Lend Me Your Ear by Brenda Jo BrueggemannThe tradition of rhetoric established 2,500 years ago emphasizes the imperative of speech as a defining characteristic of reason. But in her new book Lend Me Your Ear, Brenda Jo Brueggemann exposes this tradition's effect of disallowing deaf people human identity because of their natural silence. Brueggemann's assault upon this long-standing rhetorical conceit is both erudite and personal; she writes both as a scholar and as a hard-of-hearing woman. In this broadly based study, she presents a profound analysis and understanding of this rhetorical tradition's descendent disciplines (e.g., audiology, speech/language pathology) that continue to limit deaf people. Next to this even-handed scholarship, she juxtaposes a volatile emotional counterpoint achieved through interviews with Deaf individuals who have faced rhetorically constructed restrictions, and interludes of her own poetry and memoirs.

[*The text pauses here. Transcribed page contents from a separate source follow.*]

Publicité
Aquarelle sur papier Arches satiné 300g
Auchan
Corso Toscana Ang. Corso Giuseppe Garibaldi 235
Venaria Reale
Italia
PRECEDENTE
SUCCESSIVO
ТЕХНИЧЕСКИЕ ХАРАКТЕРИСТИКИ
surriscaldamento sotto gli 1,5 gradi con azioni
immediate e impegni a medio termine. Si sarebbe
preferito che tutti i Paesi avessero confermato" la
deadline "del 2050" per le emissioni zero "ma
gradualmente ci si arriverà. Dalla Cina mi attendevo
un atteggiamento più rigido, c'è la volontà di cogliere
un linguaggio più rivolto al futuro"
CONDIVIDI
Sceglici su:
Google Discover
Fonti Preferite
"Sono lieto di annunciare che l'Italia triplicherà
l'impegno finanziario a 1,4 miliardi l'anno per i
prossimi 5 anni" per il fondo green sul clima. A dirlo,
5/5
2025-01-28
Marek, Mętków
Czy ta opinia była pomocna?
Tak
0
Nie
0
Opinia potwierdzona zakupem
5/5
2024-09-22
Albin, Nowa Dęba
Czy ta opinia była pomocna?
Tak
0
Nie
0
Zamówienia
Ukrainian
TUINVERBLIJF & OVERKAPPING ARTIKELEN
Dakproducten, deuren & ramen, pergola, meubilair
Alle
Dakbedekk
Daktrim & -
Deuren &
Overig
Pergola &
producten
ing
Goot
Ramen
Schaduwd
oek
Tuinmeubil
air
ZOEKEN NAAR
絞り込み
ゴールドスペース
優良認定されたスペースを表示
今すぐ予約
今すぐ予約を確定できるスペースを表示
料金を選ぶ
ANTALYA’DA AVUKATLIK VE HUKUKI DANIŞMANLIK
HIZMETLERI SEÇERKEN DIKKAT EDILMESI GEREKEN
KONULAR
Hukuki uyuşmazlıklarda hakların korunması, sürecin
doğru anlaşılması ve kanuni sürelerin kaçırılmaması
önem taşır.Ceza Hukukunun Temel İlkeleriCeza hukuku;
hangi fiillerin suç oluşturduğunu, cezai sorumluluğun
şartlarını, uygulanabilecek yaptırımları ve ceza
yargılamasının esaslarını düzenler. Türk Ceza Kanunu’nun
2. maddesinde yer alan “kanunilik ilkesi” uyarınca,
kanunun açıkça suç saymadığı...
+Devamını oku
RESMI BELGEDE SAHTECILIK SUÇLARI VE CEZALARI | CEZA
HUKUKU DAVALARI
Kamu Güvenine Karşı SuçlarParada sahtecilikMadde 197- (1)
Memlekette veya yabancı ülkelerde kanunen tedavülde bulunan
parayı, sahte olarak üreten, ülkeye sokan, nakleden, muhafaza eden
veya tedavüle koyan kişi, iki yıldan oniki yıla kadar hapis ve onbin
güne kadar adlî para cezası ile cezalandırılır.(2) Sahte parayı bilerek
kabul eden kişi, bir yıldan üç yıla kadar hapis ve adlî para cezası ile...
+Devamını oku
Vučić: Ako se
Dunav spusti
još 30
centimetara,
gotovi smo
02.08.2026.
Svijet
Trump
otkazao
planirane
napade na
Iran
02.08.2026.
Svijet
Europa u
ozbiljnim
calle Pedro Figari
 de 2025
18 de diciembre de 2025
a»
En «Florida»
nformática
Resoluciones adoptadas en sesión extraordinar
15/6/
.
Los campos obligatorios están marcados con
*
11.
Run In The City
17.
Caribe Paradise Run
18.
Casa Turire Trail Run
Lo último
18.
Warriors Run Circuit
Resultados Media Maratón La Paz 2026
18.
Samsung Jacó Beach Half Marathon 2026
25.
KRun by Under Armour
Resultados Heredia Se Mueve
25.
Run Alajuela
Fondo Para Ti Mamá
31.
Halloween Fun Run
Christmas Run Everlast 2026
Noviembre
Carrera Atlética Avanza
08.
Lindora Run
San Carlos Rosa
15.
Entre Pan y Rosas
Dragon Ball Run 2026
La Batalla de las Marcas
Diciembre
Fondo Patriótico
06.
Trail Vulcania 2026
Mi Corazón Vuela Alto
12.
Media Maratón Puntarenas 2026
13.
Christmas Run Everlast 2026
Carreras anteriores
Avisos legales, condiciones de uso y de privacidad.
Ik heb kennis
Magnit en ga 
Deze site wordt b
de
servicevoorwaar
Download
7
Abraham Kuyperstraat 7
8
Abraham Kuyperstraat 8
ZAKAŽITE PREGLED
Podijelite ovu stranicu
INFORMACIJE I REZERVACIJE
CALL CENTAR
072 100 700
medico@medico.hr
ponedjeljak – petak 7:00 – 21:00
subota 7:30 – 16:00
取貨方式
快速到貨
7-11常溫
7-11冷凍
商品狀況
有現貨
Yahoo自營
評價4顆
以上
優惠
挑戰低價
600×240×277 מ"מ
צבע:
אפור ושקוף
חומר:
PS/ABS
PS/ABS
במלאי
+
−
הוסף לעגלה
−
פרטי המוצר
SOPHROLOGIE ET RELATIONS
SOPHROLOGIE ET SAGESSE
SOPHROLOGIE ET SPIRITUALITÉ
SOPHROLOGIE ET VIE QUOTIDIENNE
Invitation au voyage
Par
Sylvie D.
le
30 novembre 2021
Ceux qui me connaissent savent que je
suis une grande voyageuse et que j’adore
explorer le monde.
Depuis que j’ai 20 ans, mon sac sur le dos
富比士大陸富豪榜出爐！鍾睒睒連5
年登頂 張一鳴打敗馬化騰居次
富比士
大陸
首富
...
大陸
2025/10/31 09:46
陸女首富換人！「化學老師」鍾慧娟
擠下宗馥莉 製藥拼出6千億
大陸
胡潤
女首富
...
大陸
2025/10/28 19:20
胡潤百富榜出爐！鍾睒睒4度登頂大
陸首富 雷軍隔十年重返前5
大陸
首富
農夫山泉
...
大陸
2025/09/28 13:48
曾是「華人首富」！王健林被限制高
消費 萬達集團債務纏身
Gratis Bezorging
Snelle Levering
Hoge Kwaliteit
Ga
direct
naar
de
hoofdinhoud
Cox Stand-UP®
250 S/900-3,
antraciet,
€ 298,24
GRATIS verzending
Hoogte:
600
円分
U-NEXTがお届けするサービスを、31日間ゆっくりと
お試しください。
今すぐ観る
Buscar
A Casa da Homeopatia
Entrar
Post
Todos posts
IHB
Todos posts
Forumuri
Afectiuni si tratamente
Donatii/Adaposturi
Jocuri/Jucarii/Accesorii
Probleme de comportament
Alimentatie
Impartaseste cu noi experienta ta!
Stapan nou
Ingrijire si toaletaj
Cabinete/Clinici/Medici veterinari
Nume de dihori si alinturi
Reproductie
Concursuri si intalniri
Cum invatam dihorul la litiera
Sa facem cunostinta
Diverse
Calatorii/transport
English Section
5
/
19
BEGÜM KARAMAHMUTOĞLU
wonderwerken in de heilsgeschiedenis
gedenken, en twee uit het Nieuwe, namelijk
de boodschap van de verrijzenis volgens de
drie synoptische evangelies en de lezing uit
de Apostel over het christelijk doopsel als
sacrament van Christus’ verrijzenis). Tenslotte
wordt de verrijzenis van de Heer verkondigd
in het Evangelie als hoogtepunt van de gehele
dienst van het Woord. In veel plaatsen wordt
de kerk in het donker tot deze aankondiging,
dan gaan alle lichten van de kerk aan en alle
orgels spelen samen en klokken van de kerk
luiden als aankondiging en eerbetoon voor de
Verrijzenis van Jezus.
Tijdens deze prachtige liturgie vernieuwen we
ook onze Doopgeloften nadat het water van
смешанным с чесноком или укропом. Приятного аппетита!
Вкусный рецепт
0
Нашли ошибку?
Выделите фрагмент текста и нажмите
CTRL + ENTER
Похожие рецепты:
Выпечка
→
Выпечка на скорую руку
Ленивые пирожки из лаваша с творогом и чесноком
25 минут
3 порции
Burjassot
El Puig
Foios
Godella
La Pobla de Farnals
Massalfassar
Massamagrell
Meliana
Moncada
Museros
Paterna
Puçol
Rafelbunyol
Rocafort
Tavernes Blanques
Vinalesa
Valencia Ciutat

The energized structure of Lend Me Your Ear galvanizes new thought on the rhetoric surrounding Deaf people by posing basic questions from a rhetorical context: How is deafness constructed as a disability, pathology, or culture through the institutions of literacy education and science/technology, and how do these constructions fit with those of deaf people themselves? The rhetoric of deafness as pathology is associated with the conventional medical and scientific establishments, and literacy education fosters deafness as disability, both dependent upon the premise that speech drives communication. This kinetic study demands consideration of deafness in terms of the rhetoric of Deaf culture, American Sign Language (ASL), and the political activism of Deaf people. Brueggemann argues strenuously and successfully for a reevaluation of the speech model of rhetoric in light of the singular qualities of ASL poetry, a genre that adds the dimension of space and is not disembodied. Ironically, without a word being spoken or printed, ASL poetry returns to the fading, prized oral tradition of poets such as Homer. The speech imperative in traditional rhetoric also fails to present rhetorical forms for listening, or a rhetoric of silence. These and other break-out concepts introduced in Lend Me Your Ear that will stimulate scholars and students of rhetoric, language, and Deaf studies to return to this intriguing work again and again.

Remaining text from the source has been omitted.